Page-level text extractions
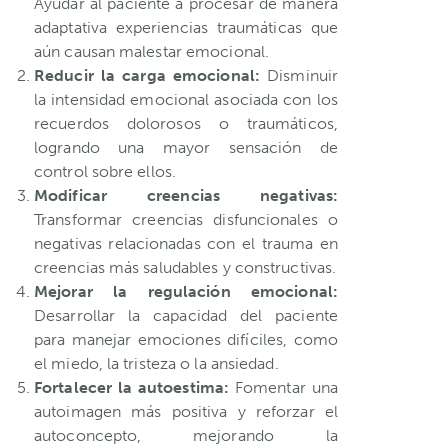
Ayudar al paciente a procesar de manera
adaptativa experiencias traumáticas que
aún causan malestar emocional.
Reducir la carga emocional:
Disminuir
la intensidad emocional asociada con los
recuerdos dolorosos o traumáticos,
logrando una mayor sensación de
control sobre ellos.
Modificar creencias negativas:
Transformar creencias disfuncionales o
negativas relacionadas con el trauma en
creencias más saludables y constructivas.
Mejorar la regulación emocional:
Desarrollar la capacidad del paciente
para manejar emociones difíciles, como
el miedo, la tristeza o la ansiedad.
Fortalecer la autoestima:
Fomentar una
autoimagen más positiva y reforzar el
autoconcepto, mejorando la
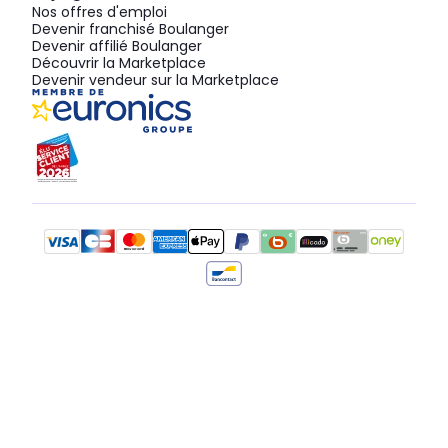
Nos offres d'emploi
Devenir franchisé Boulanger
Devenir affilié Boulanger
Découvrir la Marketplace
Devenir vendeur sur la Marketplace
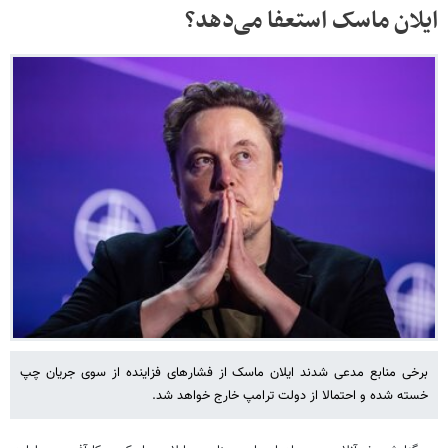
ایلان ماسک استعفا می‌دهد؟
برخی منابع مدعی شدند ایلان ماسک از فشارهای فزاینده از سوی جریان چپ
خسته شده و احتمالا از دولت ترامپ خارج خواهد شد.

• _About this task_
Could you return each line, unchanged, from the line containing "Devenir affilié Boulanger" through the last line of the entries above, leaving out the pictures?

• _Task answer_
Devenir affilié Boulanger
Découvrir la Marketplace
Devenir vendeur sur la Marketplace
ایلان ماسک استعفا می‌دهد؟
برخی منابع مدعی شدند ایلان ماسک از فشارهای فزاینده از سوی جریان چپ
خسته شده و احتمالا از دولت ترامپ خارج خواهد شد.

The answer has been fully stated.